Richie Serino is, in his own words, "a street medic.'' He cut his teeth on the streets of Boston, rushing gunshot victims to the hospital. He saved more than he lost. He pulled mangled bodies out of mangled cars. He breathed life back into little kids handed to him by firefighters with soot-covered faces and he put oxygen masks on those same firefighters at different fires. Over 35 years on the street, he saw a lot.
"Nothing I saw on the streets of Boston or anywhere else could prepare me for what I saw on the streets of Joplin,'' he said. That's because while there are still streets in Joplin, there's nothing else.

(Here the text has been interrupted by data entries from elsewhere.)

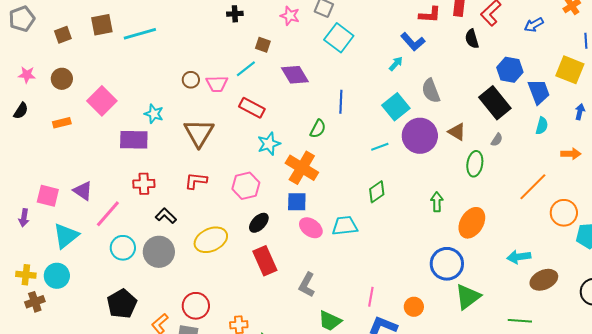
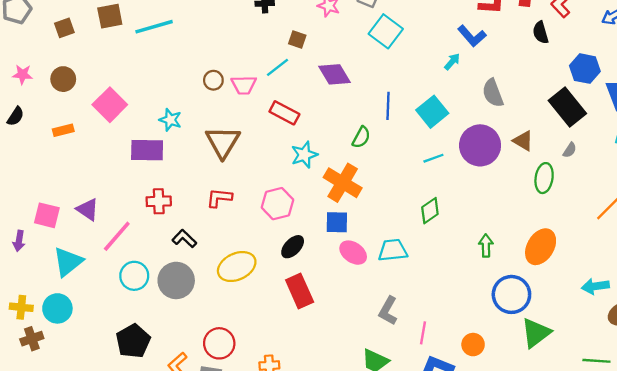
cyan square: (396, 107) -> (432, 112), moved
green arrow: (437, 202) -> (486, 246), moved
gray L-shape: (307, 285) -> (388, 311), moved

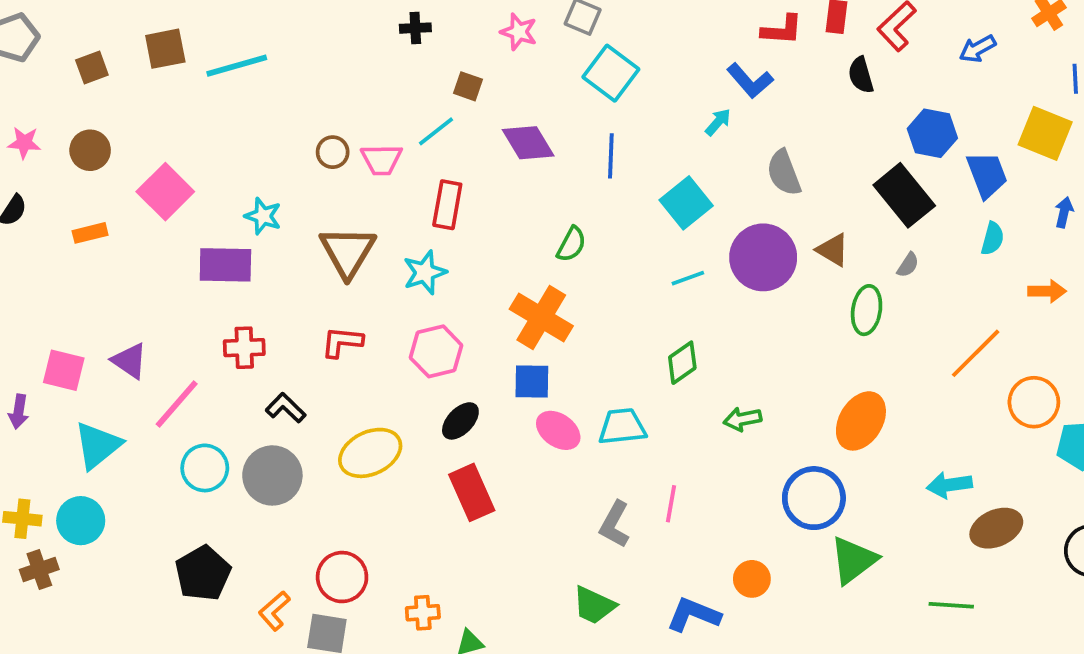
blue line: (388, 106) -> (611, 156), moved
red rectangle: (284, 113) -> (447, 205), turned 72
cyan star: (304, 155) -> (425, 272), moved
green arrow: (486, 246) -> (742, 419), moved, turned -100
pink line: (423, 333) -> (671, 504), moved

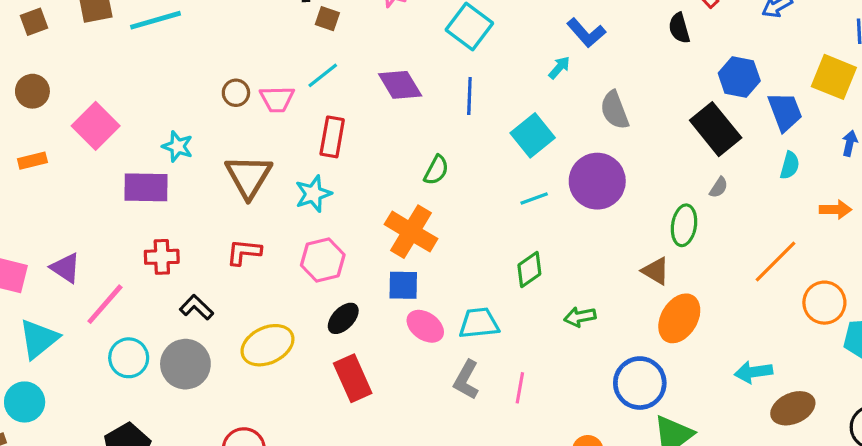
brown square: (468, 86) -> (327, 19), moved
brown triangle: (833, 250) -> (656, 271), moved
gray L-shape: (615, 524) -> (466, 380), moved

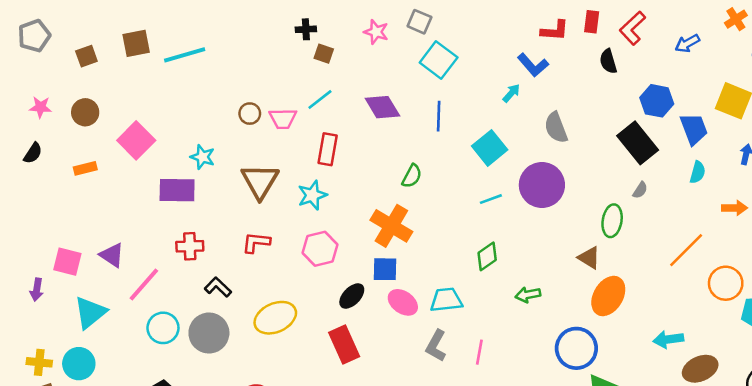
black ellipse: (343, 318) -> (352, 296), moved

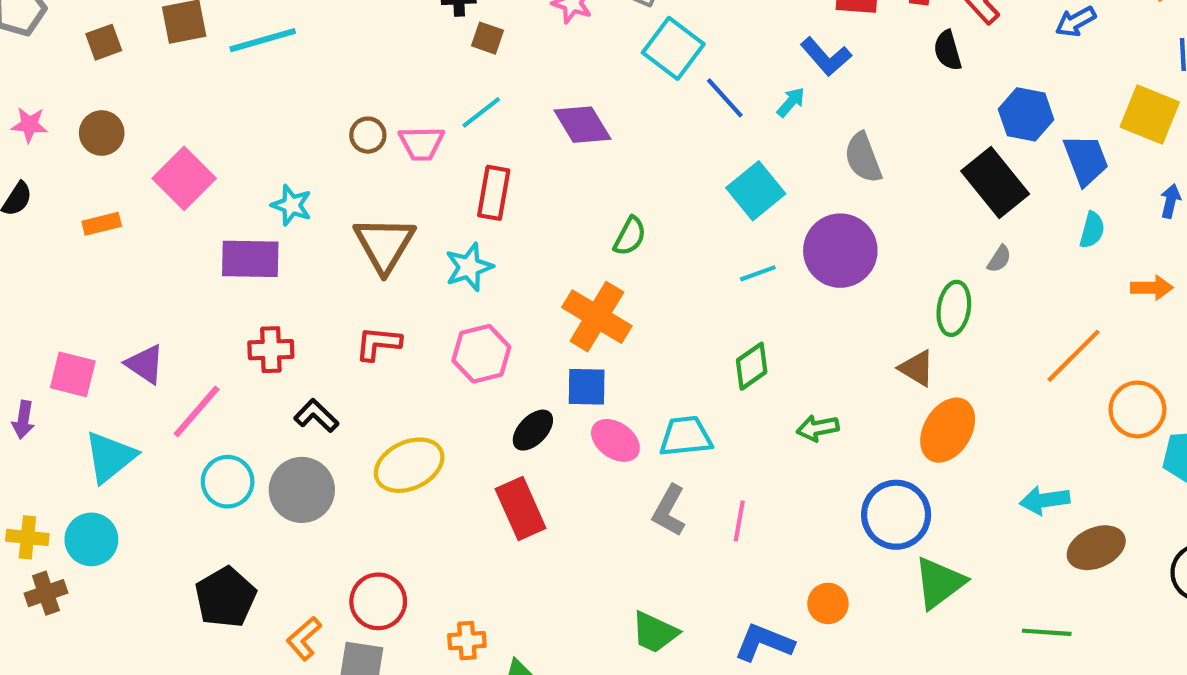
blue line: (439, 116) -> (725, 98), moved, turned -44

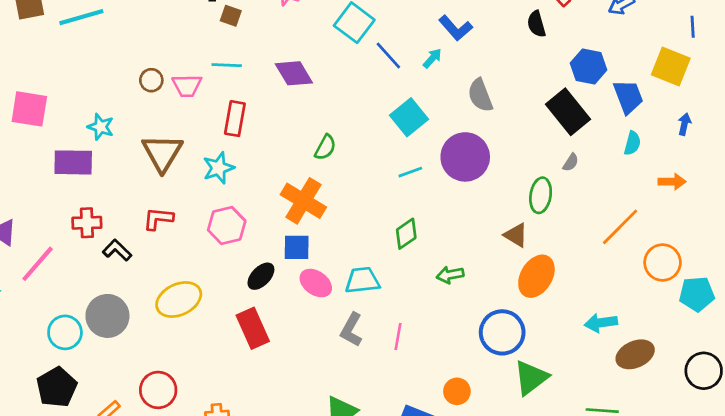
cyan line: (481, 112) -> (227, 65), turned 40
pink square: (184, 178) -> (29, 109), turned -36
black L-shape: (316, 416) -> (117, 250), moved
cyan circle: (228, 482) -> (65, 332), moved

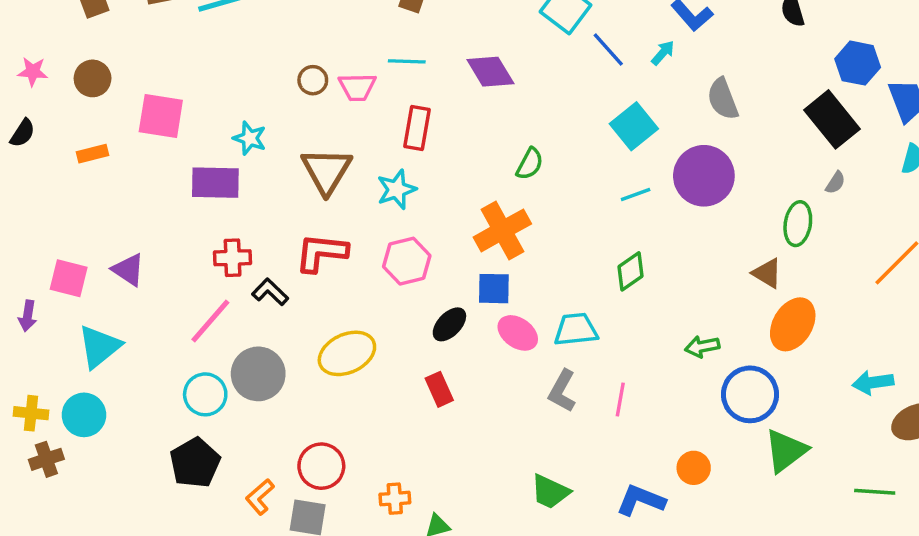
orange cross: (303, 201) -> (502, 230), turned 30
red L-shape: (158, 219) -> (321, 253), size x1.4
pink line: (38, 264) -> (210, 321), moved
green arrow: (450, 275) -> (702, 347), moved
red rectangle: (253, 328) -> (439, 389), size x0.7

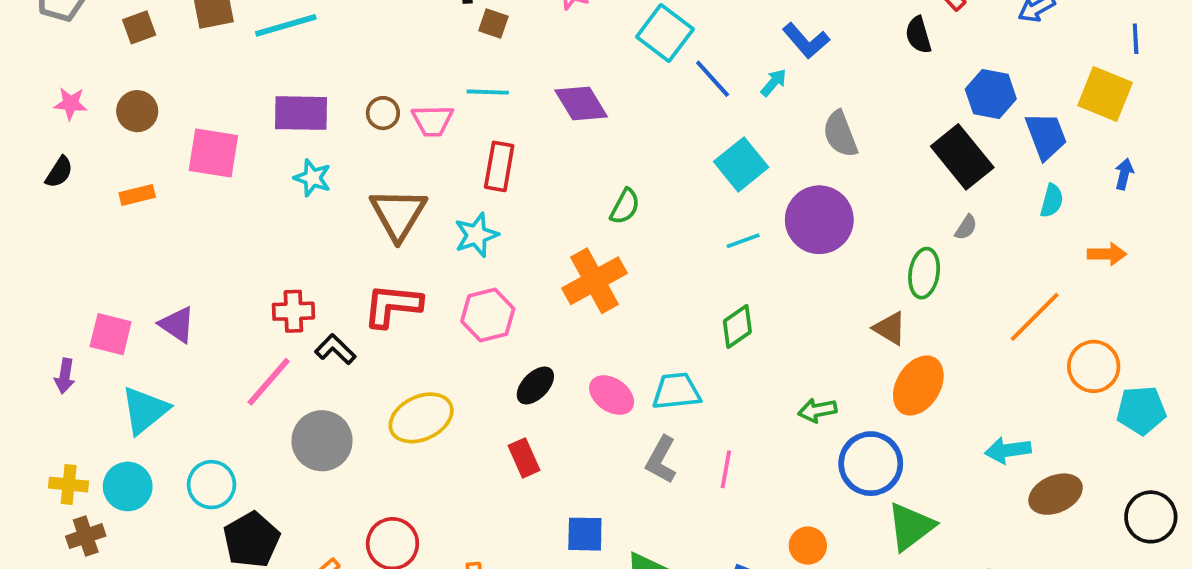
purple rectangle: (215, 183) -> (301, 113), moved
blue square: (494, 289) -> (585, 534), moved
cyan circle: (205, 394) -> (211, 485), moved

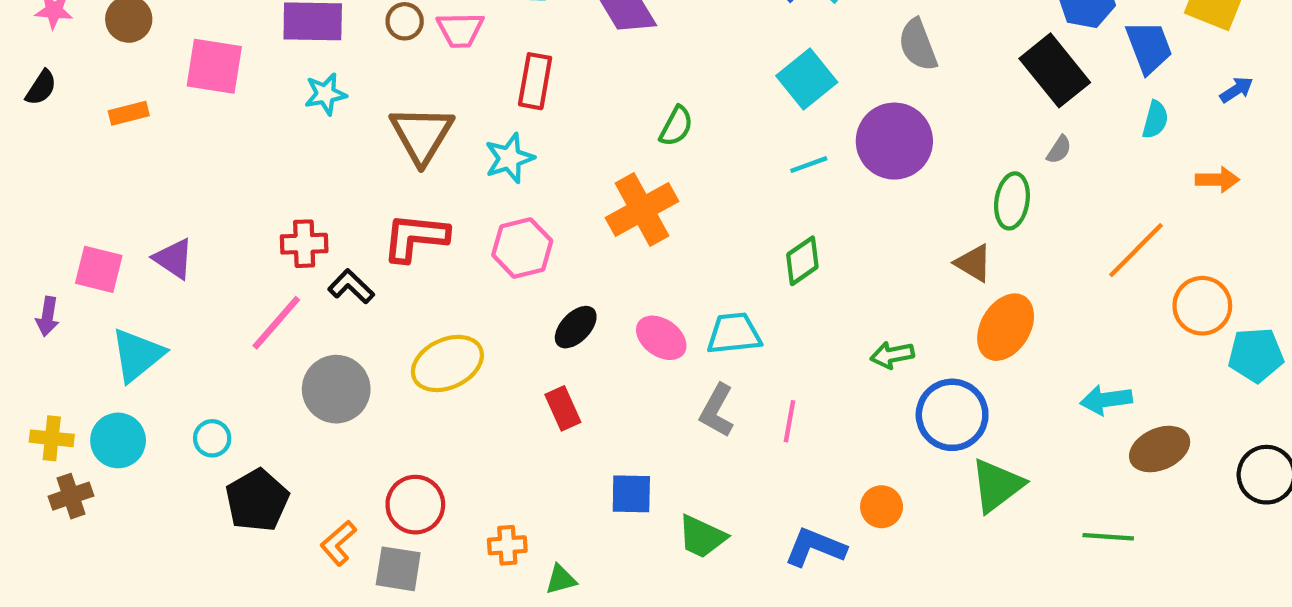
blue arrow: (1124, 174) -> (1237, 90), turned 44
cyan star: (312, 178) -> (325, 94), turned -30
cyan circle: (211, 485) -> (212, 438), size x0.7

"The only thing you can see, standing in Joplin, is part of the hospital,'' he said. "Everything else is gone. Obliterated. Just gone.''
He had been in Georgia, then Mississippi. And he thought that was bad until he got to Joplin. The tornado's path was 6 miles long and a half mile wide.
"We came across a family. There was a woman, her daughter, and the daughter was holding a baby. They told me the great-grandmother had died in the house in the tornado. There was no house. They were just standing in the ruins. Four generations, one of them gone in the tornado. They were going through the debris, trying to find something, anything, a memory. Something they could hold onto. And I asked them what could we do for them, and the grandmother turned to me and she said, 'Son, we're OK. We're alive. There's folks worse off than us. Why don't you go help those folks.'
"I was blown away,'' Serino said. "These people had nothing but the clothes on their backs and their lives. And they wanted us to help somebody else.''
Serino drove around Joplin for hours until it dawned on him. There were flags everywhere. American flags. They stuck up like tree stumps. Attached to crumpled cars. Pushed into the ground.

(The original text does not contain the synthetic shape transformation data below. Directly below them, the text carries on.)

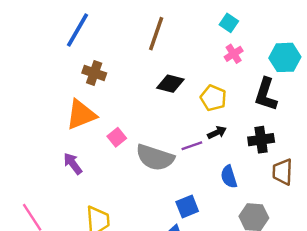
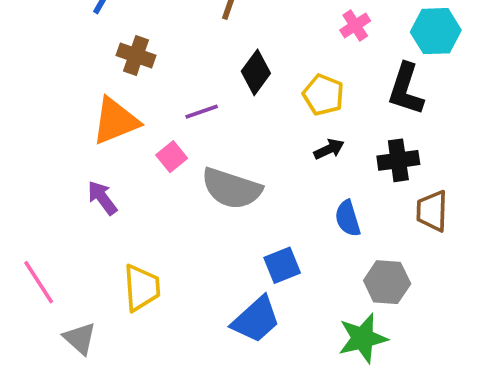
black diamond: (170, 84) -> (256, 72), turned -68
purple line: (192, 146) -> (202, 112), moved

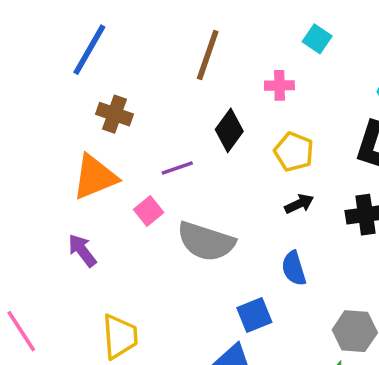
pink cross: (355, 25) -> (279, 85), moved, turned 32
blue semicircle: (348, 218) -> (294, 268), moved

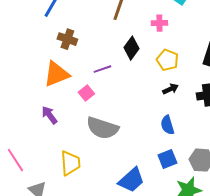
gray semicircle: (206, 241) -> (102, 128), moved
blue square: (254, 315) -> (167, 159), moved

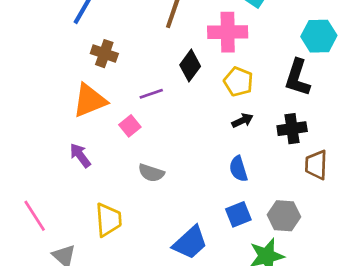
pink cross: (159, 23) -> (228, 32), size x1.8
gray semicircle: (102, 128) -> (151, 173), size x0.6

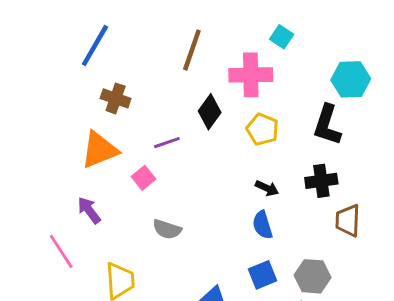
black arrow: (242, 121) -> (267, 188), moved, turned 50
pink line: (35, 216) -> (61, 251), moved

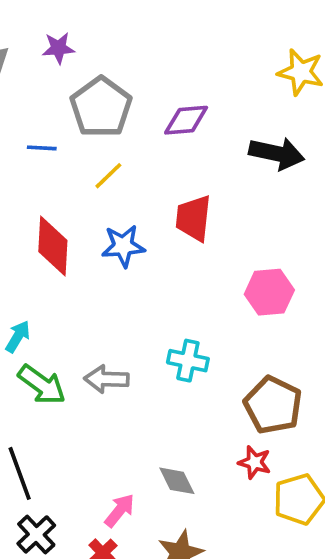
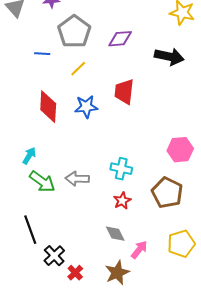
pink hexagon: (269, 292) -> (180, 150), moved
red star: (255, 462) -> (122, 201), moved, turned 30
pink arrow: (119, 510) -> (139, 250), moved
black cross: (36, 534) -> (54, 256), moved

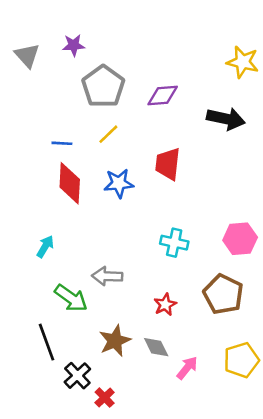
blue line: (42, 54) -> (62, 143), moved
cyan cross: (121, 169) -> (174, 243), moved
green arrow: (42, 182) -> (71, 298), moved
brown star: (117, 273) -> (115, 341), moved

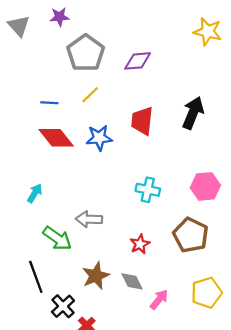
black arrow: (226, 119) -> (193, 113), moved, turned -80
red diamond: (70, 183) -> (56, 138), turned -42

"People put flags in whatever was left of their homes,'' he said. "It was this incredible gesture, this defiance, that whatever they had been dealt, they wouldn't be defeated. To see the power of the tornado was one thing, but the reaction of the people was so much stronger. I mean, I'm there as the federal government. I'm there trying to help people, reassure people, tell them that there is assistance for them, that we can help them. And what I saw was people helping each other. Something more powerful than a government, than a tornado. I don't think, in my life, I was ever more humbled or proud.''
He went to a Sonic, to get a burger and a soda. He met firefighters from somewhere in the Midwest, he forgets where. They had come to salvage the homes of Joplin firefighters who had been too busy trying to save their neighbors to worry about their homes.
"The faith-based community was amazing,'' he said. "The Southern Baptists had tractor-trailers, with kitchens to feed people. The Lutherans mucked out houses, and the Mennonites rebuilt them.''
Richie Serino considers himself blessed. He saw the awesome, overwhelming power of nature. And then he witnessed something even more powerful: the human spirit.